▶ Aim of the task:
Reproduce, word for word, every line starting at the line that contains "2026-05-11 17:00:45" and ending with the final line of the entries.

─── Source information ───

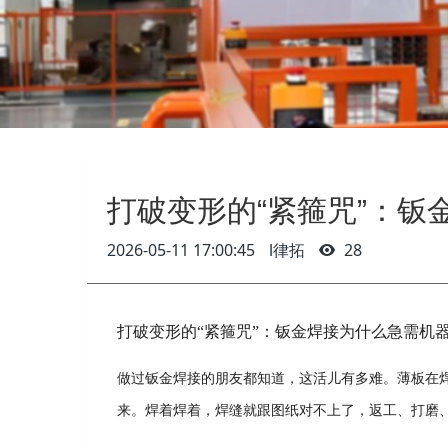
打破变形的“紧箍咒”：
2026-05-11 17:00:45
l律拓
28
打破变形的“紧箍咒”：钣金焊接为什么急需机
做过钣金焊接的朋友都知道，这活儿有多难。薄板在
来。焊着焊着，焊缝就跟图纸对不上了，返工、打磨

───

▶ Answer for this exercise:
2026-05-11 17:00:45
l律拓
28
打破变形的“紧箍咒”：钣金焊接为什么急需机
做过钣金焊接的朋友都知道，这活儿有多难。薄板在
来。焊着焊着，焊缝就跟图纸对不上了，返工、打磨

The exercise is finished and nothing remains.